The Ultimate Guide to Ball Grid Arrays

Mar 13,2018

Over the years, various printed circuit board technologies have gained popularity. Ball Grid Array (BGA) is one such technology, which has attained immense following in the recent years. This technology is employed for circuit boards that demand high-density connections. Are you eager to know what makes this technology popular? This post discusses various BGA packages and their advantages in detail.

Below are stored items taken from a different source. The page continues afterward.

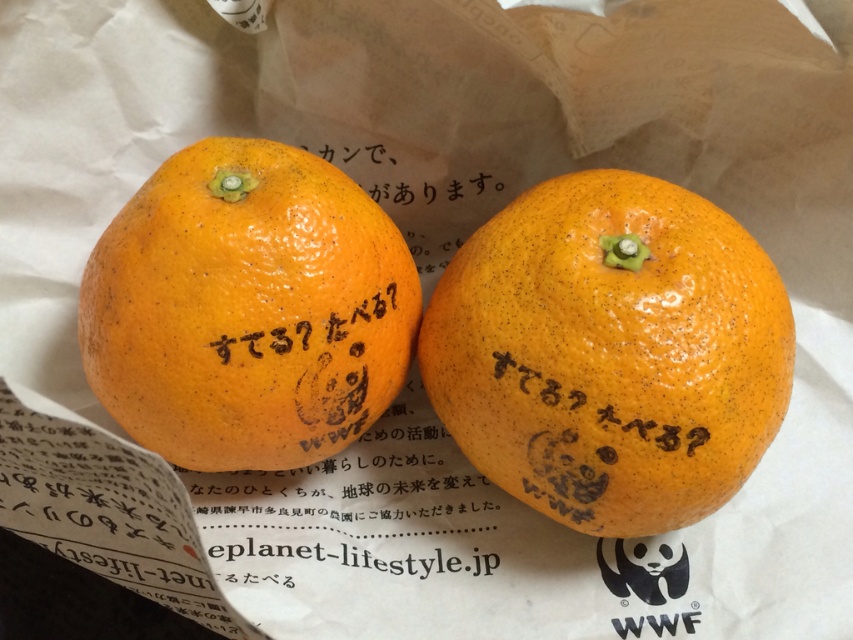 Which of these two, orangesmoothorange at center or orangesmoothorange at left, stands shorter?

orangesmoothorange at left is shorter.

Can you confirm if orangesmoothorange at center is taller than orangesmoothorange at left?

Correct, orangesmoothorange at center is much taller as orangesmoothorange at left.

Is point (596, 300) farther from viewer compared to point (339, 292)?

No, it is not.

You are a GUI agent. You are given a task and a screenshot of the screen. Output one action in this format:
    pyautogui.click(x=<x>, y=<y>)
    Task: Click on the orangesmoothorange at center
    
    Given the screenshot: What is the action you would take?
    pyautogui.click(x=610, y=352) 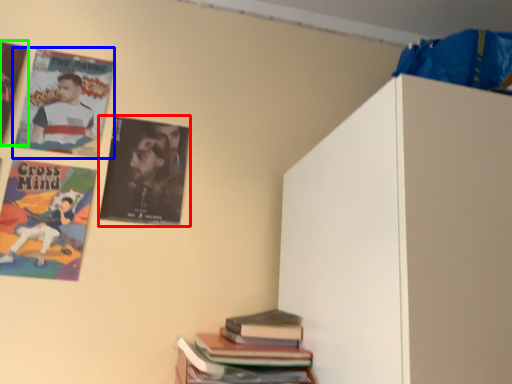 Question: Which object is positioned closest to poster (highlighted by a red box)? Select from poster (highlighted by a blue box) and poster (highlighted by a green box).

Choices:
 (A) poster
 (B) poster

Answer: (A) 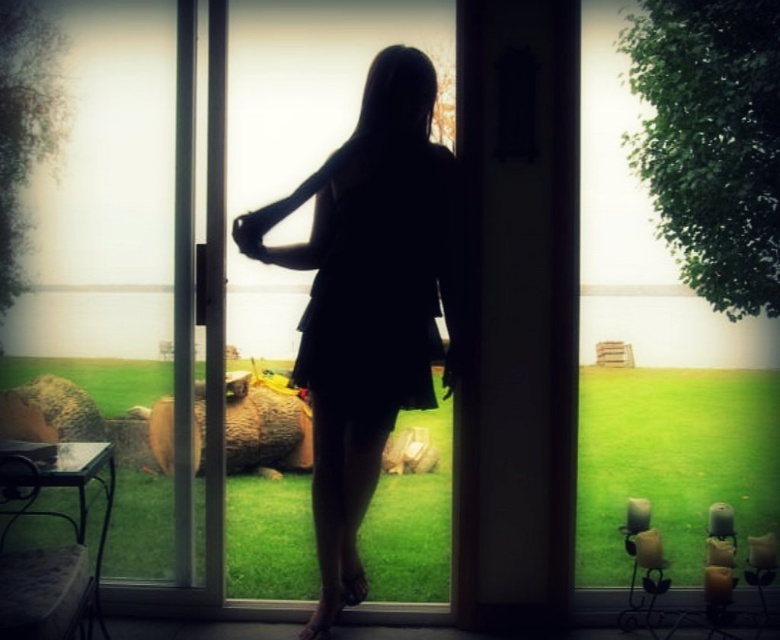 You are a delivery robot with a package that is 1.2 meters wide. You need to deliver it through the transparent glass window at center to the person in the silhouette dress at center. Can you fit the package through the space between them?

The transparent glass window at center and silhouette dress at center are 1.04 meters apart. Since the package is 1.2 meters wide, it cannot fit through the space between them as the gap is narrower than the package.

You are standing in a room and want to exit through the transparent glass window at center. However, you notice the silhouette dress at center is blocking your path. Based on their positions, can you move around the dress to reach the window?

The transparent glass window at center is positioned on the right side of the silhouette dress at center, so you can move around to the right side of the silhouette dress at center to reach the transparent glass window at center.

A Brief Introduction to BGA

BGA is a surface mount technology, which was devised for large integrated circuits with a large number of pins. In conventional QFP or quad packages, pins are placed close to each other. These pins can easily get damaged at slightest irritation. Additionally, these pins demanded tight control on soldering, otherwise, the joints and solder bridges would collapse. From a design point of view, the high pin density caused various problems, and it was difficult to take the tracks away from IC due to congestion in some areas. The BGA package was developed to overcome these issues. A Ball Grid Array has a different approach to the connections than regular surface mount connections. Unlike them, this package utilizes the underside area for connections. Also, the pins are arranged in a grid pattern on the underside of the carrier for a chip. Instead of pins providing the connectivity, the pads with solder balls provide the connection. The printed circuit board is equipped with a set of copper pads for integrating these ball array packages.

Types of BGA Packages

The following are important types of BGA packages developed to meet diverse assembly requirements:

  • Tape Ball Grid Array (TBGA): This package is suited for mid to high-end solutions, which demand high thermal performance, and requires no external heat sink.
  • Micro BGA: This BGA package is smaller than regular BGA packages, and is available in three pitches: 0.75mm, 0.65mm, and 0.8mm.
  • Fine Ball Grid Array (FBGA): This array package has extremely thin contacts, and is basically used in system-on-a-chip contacts.
  • Plastic Ball Grid Array (PBGA): This is a type of BGA package with a glob-top or plastic molded body. In this package, the size of packages range from 7 to 50mm, whereas ball pitches have sizes 1.00 mm, 1.27 mm, and 1.50 mm.
  • Thermally Enhanced Plastic Ball Grid Array (TEPBGA): As the name suggests, this package provides excellent heat dissipation. There are thick copper planes in the substrate, which help draw away heat from the printed circuit board.
  • Package on Package (PoP): The package is designed for applications, where space is a real concern. In this array packaging, memory package is placed on the top of the base device.
  • Molded Array Process Ball Grid Array (MAPBGA): This array packaging is suited for devices that demand low inductance packaging. MAPBGA is an affordable option and offers high reliability.